Hege carries on with her knitting, her lightning fingers working the eight-petalled rose. Her knitting kept them, Kept him. Mattis knew. Mattis and work did not go together. Mattis and Hege, went together. A pair of aspens by a lake. Then Hege and Jørgen. They were the strong and clever ones.
A woodcock flying over the house means change. Mattis knew that. He read their beak marks in the mud. He wrote back. He knew what lightning was, and thunder. The privy was the safe place. Maybe he couldn't thin turnips but he knew where to hide from storms, and he could row straight.
Mattis becomes a ferryman. A regular job at last. Hege makes him sandwiches. He rows his leaky boat to and fro across the lake.
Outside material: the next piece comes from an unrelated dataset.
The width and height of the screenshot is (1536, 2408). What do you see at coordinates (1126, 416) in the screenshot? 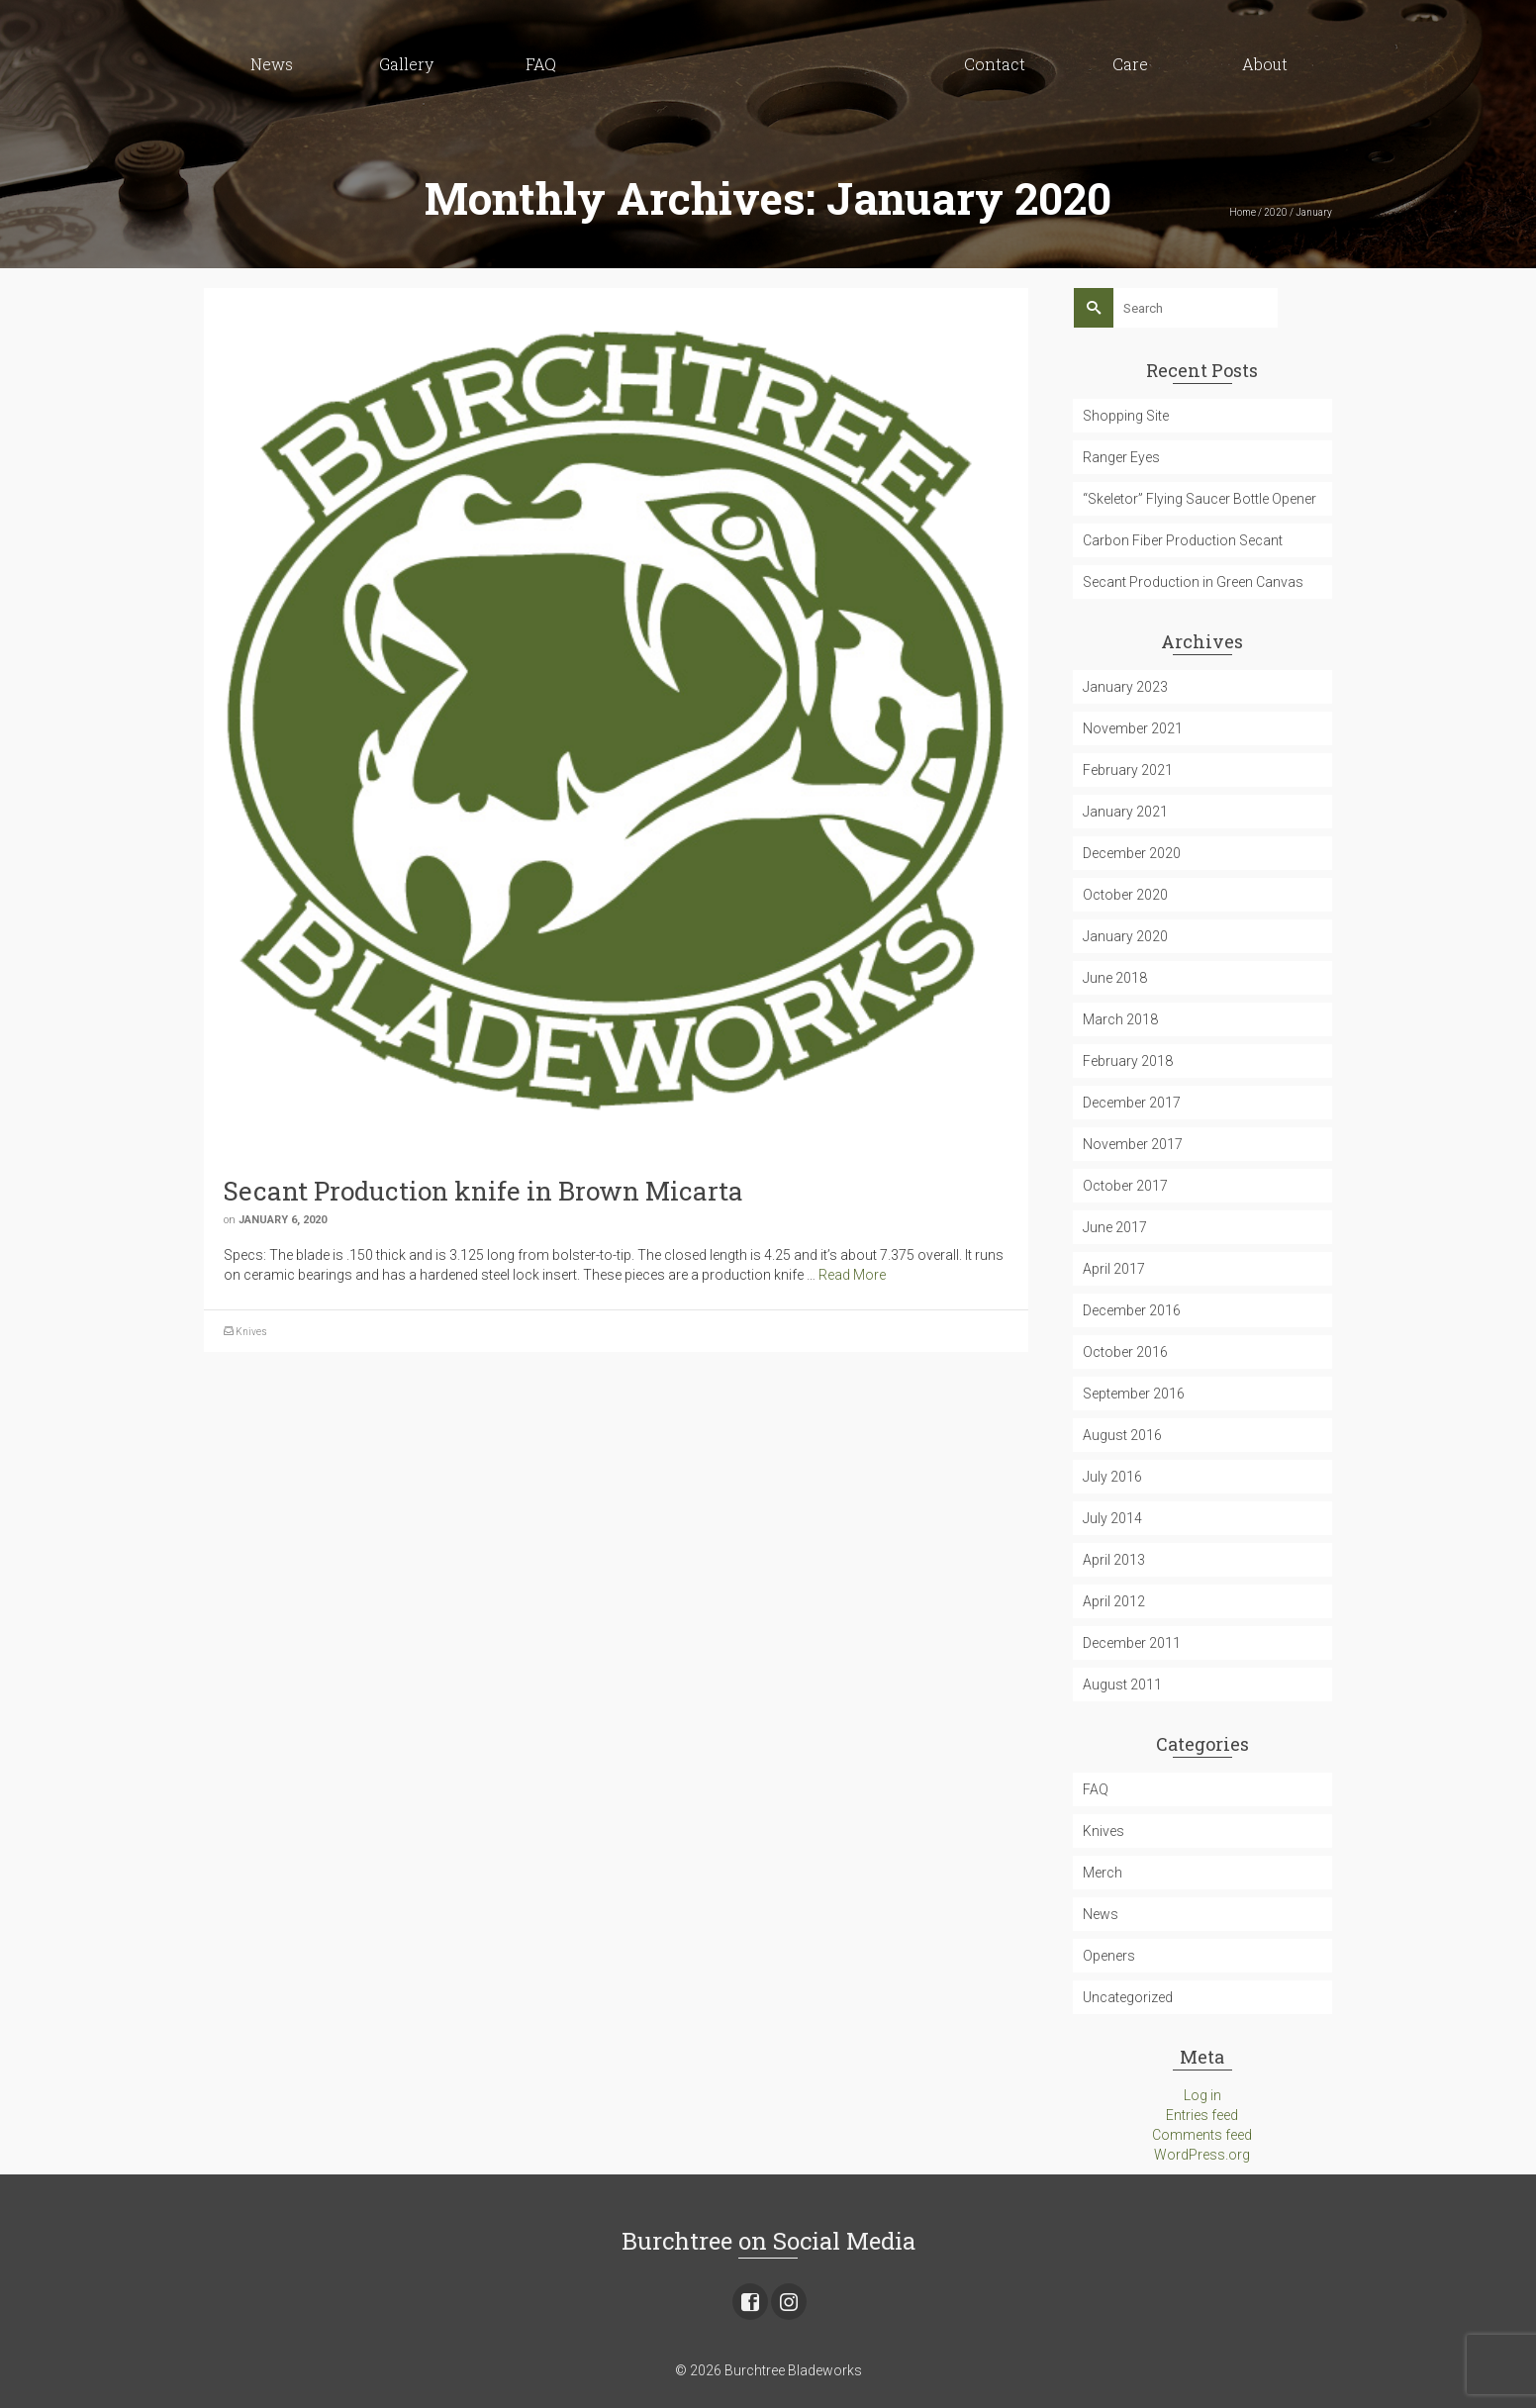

Without passengers. The boat is so rotten it could hardly take a passenger, but he waits, as Hege instructed, a ferryman must wait.
The only passenger Mattis finds is Jørgen, a lumberjack looking for work. Soon Hege and Jørgen, two of the strong, clever ones, are sweethearts, and Mattis has to look for a solution. The woodcock is dead under a stone, killed by a cocky young hunter. One of the two dead aspen trees in front of the cottage, called Mattis-and-Hege by the locals, is struck by lightning. The question is, which one is Mattis and which one is Hege? Jørgen tries to teach Mattis lumberjacking. Mattis has a dose of amanita mushrooms, so he's flying. The lake is threatened by thunderstorms. The lake, the leaky boat, an unfinished pair of oars, the farther shore, the depths of the lake, a fresh storm, are the answer.
I like reading writers who have stayed put. Tarjei Vesaas spent almost all his life in the same village, in Telemark, southern Norway, For the cover of The Birds he's pictured with a tabby on his shoulder, and then, for the cover of The Boat in the Evening, which I read next, up at the pond in our next heatwave, he's in low-light profile, with his wife. The Boat in the Evening, the last book Tarjei Vesaas published, has all the understanding he gives Mattis, all the depth and focus, the world stripped down to these and those things, lake, trees, stillness, storms. He needed a simple creature, a simple Simon, to carry a man who is absorbed in his landscape and cannot understand anything beyond it.